Le Gouvernement britannique promeut l’Open Access mais par la voie la plus chère (The Guardian, ce matin).

Conséquence: un surcoût pour les fonds de recherche, donc pour les chercheurs, d’environ 50 millions de £ par an afin d’ouvrir l’accès tout en préservant les profits des maisons d’édition.

Cette initiative, qui apparaît à première vue comme un soutien à la Recherche et à sa diffusion libre, pourrait résoudre une des deux revendications du mouvement de l’Open Access (la liberté d’accès aux résultats de la Recherche) mais gravement enrayer l’autre (combattre l’escalade astronomique des coûts de publication).

L’extension à l’ensemble de la Communauté Européenne de cet exemple imparfait (voire même trompeur, car on peut n’y voir que l’aspect positif) pourrait endommager gravement la recherche universitaire pour une relativement longue durée, celle de la période intermédiaire avant que toute la production scientifique soit diffusée directement dans des journaux publiés en Open Access.

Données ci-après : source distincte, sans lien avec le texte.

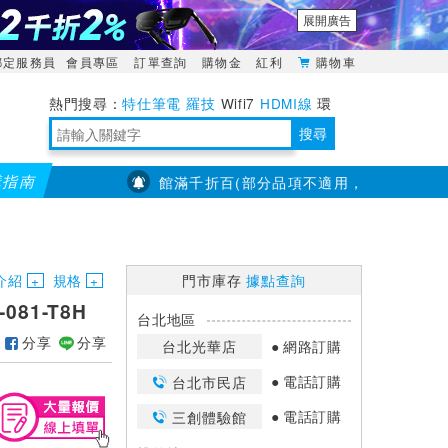
展開廣告
綁定服務員
會員專區
訂單查詢
購物金
紅利
購物車
特仕筆電
羅技
Wifi7
HDMI線
環
境量測
明緯POWER
搜尋
購指南
【PX大通】全館滿千折百(部分品項不適用，滿2千折200...)
靈活多變的分離式設計
TypeC安全電源延長線
日除濕15L，19坪適用
華碩 ROG Falcata 電競鍵盤
WTR-1500C行動無線影音傳輸器
電源百寶袋-你要的這裡通通有
行動電源【BSMI認證專區】
owon電子測量與智能儀器專家
介紹
規格
門市庫存
據點查詢
081-T8H
台北地區
分享
分享
台北光華店
網路訂購
電話訂購
台北市民店
電話訂購
三創體驗館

A ce moment-là, le seul coût sera celui des charges strictement liées à la publication et au travail d’édition, y compris le peer reviewing. La proposition intermédiaire et hybride où les universités paient pour lire ET pour publier est tout simplement catastrophique pour nos budgets et réduit la part de nos moyens attribuable directement à la recherche.

On est bien là au cœur du dilemme: promouvoir la recherche internationalement ou sauver le business model des grandes maisons d’édition scientifique.

The British Government will promote Open Access but the expensive way (The Guardian, this morning), consequently raising the cost for research funds, hence for researchers, to about 50 millions £ per year, in order to open freely access to scientific publications while preserving the big publishing houses’ profits.

This decision, to be taken later today, which appears at first sight as supportive for a free diffusion of research, could well meet one claim of the Open Access worldwide movement (free access to research output) but could also harm considerably the other (fight escalating publication costs).

Extending this imperfect (perhaps even misleading, since one may see only the bright side) example to the entire European Community could damage university research seriously and perhaps durably, at least for the whole transition period while both systems will coexist before all scientific knowledge will be published directly in « Gold » Open Access journals. At that time, the only cost will be that of editing and publishing on line and will include the peer reviewing process. The hybrid system where universities pay to read AND to publish as well is simply disastrous for our budgets and reduces considerably research funding.

We are here at the core of the dilemma: promote research internationally or spare the big publishing houses’ business model.